Sometimes an issue is decided, and I no longer feel the need to listen to the viewpoints of those who disagree with my position. An example is the science of evolution. Intelligent design is not science, so I don't listen to those arguments. This is not to say that people cannot believe in intelligent design or even creationism, and that doesn't bother me, until they try to pass it off as science and incorporate it into our educational system. This wastes valuable teaching time, and does nothing to prepare our children for higher education and life in the real (scientific) world.
I feel the same way about the origins of homosexuality. It is not a choice, and I won't waste my time arguing with people about that. But on occasion, I have to address the issue when somebody says something really stupid.
As for Afghanistan, there are certainly national security issues, and the very real question as to whether success is actually possible or not. American lives are at stake. So I am very interested in hearing what the president says.
I hope this does not become a daily thing, but BC (Bessemer conservative) has made some more statements about me. It doesn't bother me that a conservative is expressing his views, but when he writes something that is wrong, I will correct it.
He wrote this:
He (referring to me) also points out that democrats did not remove prayer from schools or take the Ten Commandments from government buildings. He points out that the Supreme Court did this. Really, they just came up with this idea and ruled on it? No, democrats cried and whined that it offended them, got it to court and it was then ruled on by democratic judges and the like.
Technically, that may be correct, but it is misleading. The composition of the Supreme Court that ruled on Abingdon School District v. Schempp (which consolidated with Murray v. Curlett), the 1963 case which is associated with school prayer and Bible reading, included 5 justices appointed by a democratic president and 4 appointed by a republican president. Eight of the justices, including Chief Justice Earl Warren (an Eisenhower appointee) agreed or concurred with the majority, and only 1 justice , Potter Stewart (also an Eisenhower appointee), was in dissent.
So the decision was a pretty balanced one with 3 Republican appointees and 5 Democrat appointees in agreement.
He also says this about me:
He also finds it necessary to point out that Jefferson County and Bessemer were won by obama during the election. Maybe that is why Jefferson county almost went bankrupt... Since the democrats have taken office in the area, both city and county governments have taken a turn for the worse.
Actually, Jefferson County "almost went bankrupt" while Republicans held (and still hold) a majority on the Commission. You can't get much more republican than Jefferson County Commission president Bettye Fine Collins.
And he's one to talk about taking a turn for the worse, after his hero George W. Bush led the country into the worst economic downturn since the Great Depression.
About me, he says this:
His beliefs undermine "his equality for all" stance that he is always preaching. What he does not get(because he is lead by guilt, sin and the misgivings of those in power) is that the progress he is for will never come from taxing anything and everything we Americans buy, use, do and say.

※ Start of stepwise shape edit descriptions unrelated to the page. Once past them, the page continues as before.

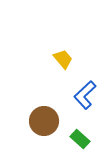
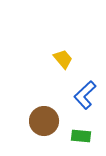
green rectangle: moved 1 px right, 3 px up; rotated 36 degrees counterclockwise
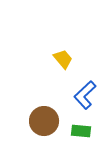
green rectangle: moved 5 px up
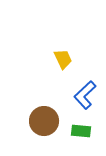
yellow trapezoid: rotated 15 degrees clockwise
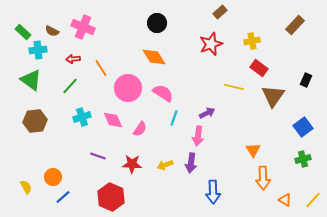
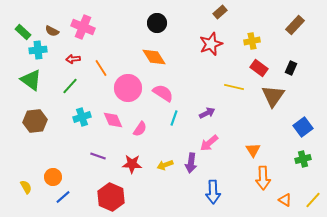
black rectangle at (306, 80): moved 15 px left, 12 px up
pink arrow at (198, 136): moved 11 px right, 7 px down; rotated 42 degrees clockwise
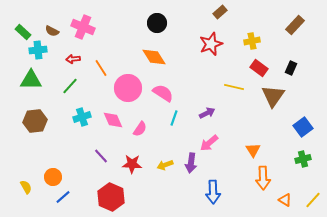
green triangle at (31, 80): rotated 35 degrees counterclockwise
purple line at (98, 156): moved 3 px right; rotated 28 degrees clockwise
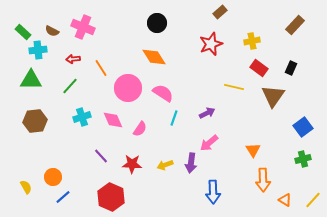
orange arrow at (263, 178): moved 2 px down
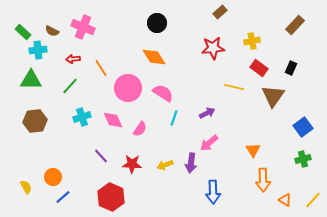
red star at (211, 44): moved 2 px right, 4 px down; rotated 15 degrees clockwise
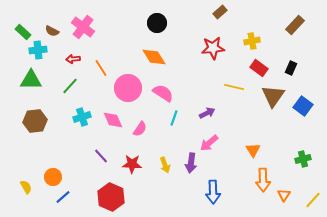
pink cross at (83, 27): rotated 15 degrees clockwise
blue square at (303, 127): moved 21 px up; rotated 18 degrees counterclockwise
yellow arrow at (165, 165): rotated 91 degrees counterclockwise
orange triangle at (285, 200): moved 1 px left, 5 px up; rotated 32 degrees clockwise
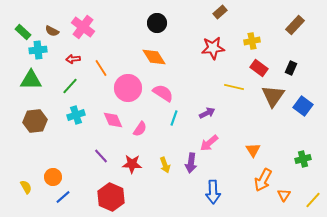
cyan cross at (82, 117): moved 6 px left, 2 px up
orange arrow at (263, 180): rotated 30 degrees clockwise
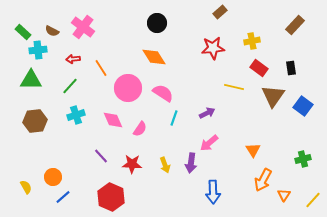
black rectangle at (291, 68): rotated 32 degrees counterclockwise
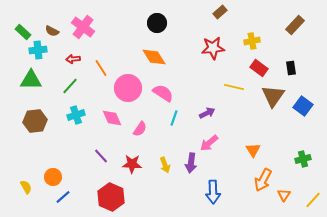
pink diamond at (113, 120): moved 1 px left, 2 px up
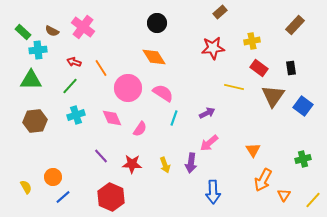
red arrow at (73, 59): moved 1 px right, 3 px down; rotated 24 degrees clockwise
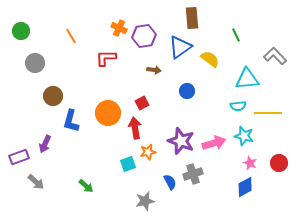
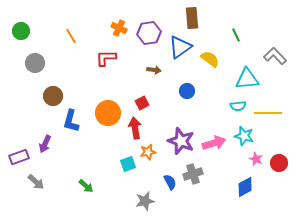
purple hexagon: moved 5 px right, 3 px up
pink star: moved 6 px right, 4 px up
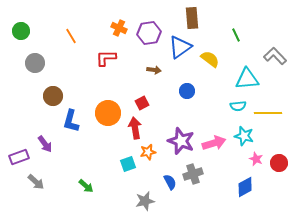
purple arrow: rotated 60 degrees counterclockwise
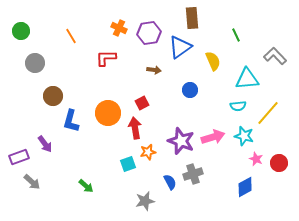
yellow semicircle: moved 3 px right, 2 px down; rotated 30 degrees clockwise
blue circle: moved 3 px right, 1 px up
yellow line: rotated 48 degrees counterclockwise
pink arrow: moved 1 px left, 6 px up
gray arrow: moved 4 px left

Never mind what he is trying to say (?), I am concerned with this phrase - "he is lead (sp) by guilt, sin and the misgivings of those in power."
I am led by "guilt" and "sin"? I am really trying to understand what he means by this. I hope this is not going where it appears to be. Even though we disagree on the issues, this seems pretty judgmental to me, and I thought he at least believed in the common humanity of man. Maybe I was wrong.